Les vieilles politiques économiques face au Nouveau Monde

Le monde a plus changé au cours des 25 dernières années que durant le demi-siècle qui l’a précédé. Une vague extraordinaire d’innovations dont personne n’avait prévu le succès est intervenue depuis la circulation de l’information au moyen d’outils domestiques accompagnant la vie quotidienne jusqu’au pétrole et au gaz de schiste qui ont repoussé de plusieurs siècles les inquiétudes sur d’éventuelles pénuries.
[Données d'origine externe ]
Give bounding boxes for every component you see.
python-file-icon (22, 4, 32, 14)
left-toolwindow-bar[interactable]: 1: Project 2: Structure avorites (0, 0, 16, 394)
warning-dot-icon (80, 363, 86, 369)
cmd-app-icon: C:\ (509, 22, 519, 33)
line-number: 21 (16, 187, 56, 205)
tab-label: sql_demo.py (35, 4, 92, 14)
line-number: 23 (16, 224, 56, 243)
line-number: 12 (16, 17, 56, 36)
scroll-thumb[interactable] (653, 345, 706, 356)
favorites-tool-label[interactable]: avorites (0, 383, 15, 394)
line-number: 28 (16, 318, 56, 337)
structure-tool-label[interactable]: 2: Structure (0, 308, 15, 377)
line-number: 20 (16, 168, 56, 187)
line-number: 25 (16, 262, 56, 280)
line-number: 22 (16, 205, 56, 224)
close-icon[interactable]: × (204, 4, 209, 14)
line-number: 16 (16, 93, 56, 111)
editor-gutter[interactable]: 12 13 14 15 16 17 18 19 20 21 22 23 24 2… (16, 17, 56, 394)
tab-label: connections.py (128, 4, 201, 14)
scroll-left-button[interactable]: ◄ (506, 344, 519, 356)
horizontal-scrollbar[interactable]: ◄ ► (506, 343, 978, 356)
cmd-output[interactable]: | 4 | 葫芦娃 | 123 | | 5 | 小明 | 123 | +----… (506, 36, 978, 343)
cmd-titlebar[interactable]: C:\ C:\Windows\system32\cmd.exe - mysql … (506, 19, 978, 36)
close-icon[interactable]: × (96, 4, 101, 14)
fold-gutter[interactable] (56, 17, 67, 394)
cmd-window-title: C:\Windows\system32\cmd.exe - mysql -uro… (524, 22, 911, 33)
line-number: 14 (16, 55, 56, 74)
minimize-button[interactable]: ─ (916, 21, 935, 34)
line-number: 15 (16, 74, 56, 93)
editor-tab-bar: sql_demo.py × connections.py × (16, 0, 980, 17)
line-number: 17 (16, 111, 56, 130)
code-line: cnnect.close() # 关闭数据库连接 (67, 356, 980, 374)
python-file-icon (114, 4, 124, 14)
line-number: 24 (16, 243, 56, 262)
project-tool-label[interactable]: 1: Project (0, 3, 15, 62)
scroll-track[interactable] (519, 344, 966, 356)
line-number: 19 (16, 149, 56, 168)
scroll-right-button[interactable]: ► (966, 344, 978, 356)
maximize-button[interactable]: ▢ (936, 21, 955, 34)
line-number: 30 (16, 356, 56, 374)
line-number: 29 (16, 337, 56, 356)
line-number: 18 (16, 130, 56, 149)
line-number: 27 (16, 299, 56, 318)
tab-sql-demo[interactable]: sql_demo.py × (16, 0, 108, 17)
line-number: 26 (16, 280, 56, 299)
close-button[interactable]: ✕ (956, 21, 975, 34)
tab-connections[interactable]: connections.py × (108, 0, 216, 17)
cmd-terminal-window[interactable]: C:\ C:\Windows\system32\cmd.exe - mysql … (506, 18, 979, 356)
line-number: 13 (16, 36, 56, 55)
Il y a eu aussi un bouleversement du contexte géopolitique avec la fin de la guerre froide symbolisée par la chute du mur de Berlin,  le renforcement du projet européen et le décollage de l’économie chinoise. Les Etats n’ont eu d’autre choix pour répondre à ces défis que d’ouvrir leurs frontières aux personnes, aux biens, aux services et aux flux financiers. Comment maintenir des barrières quand  l’information circule librement dans le monde entier et quand la baisse des coûts de transport offre à chacun la possibilité de se déplacer ? Comment s’opposer aux mouvements de capitaux quand des entreprises étendent leur activité sur toute la planète ? Pourquoi, enfin, interdire aux consommateurs de profiter d’une vaste variété de produits et de services à des prix accessibles grâce à la concurrence ? C’est ce que l’on a appelé la mondialisation.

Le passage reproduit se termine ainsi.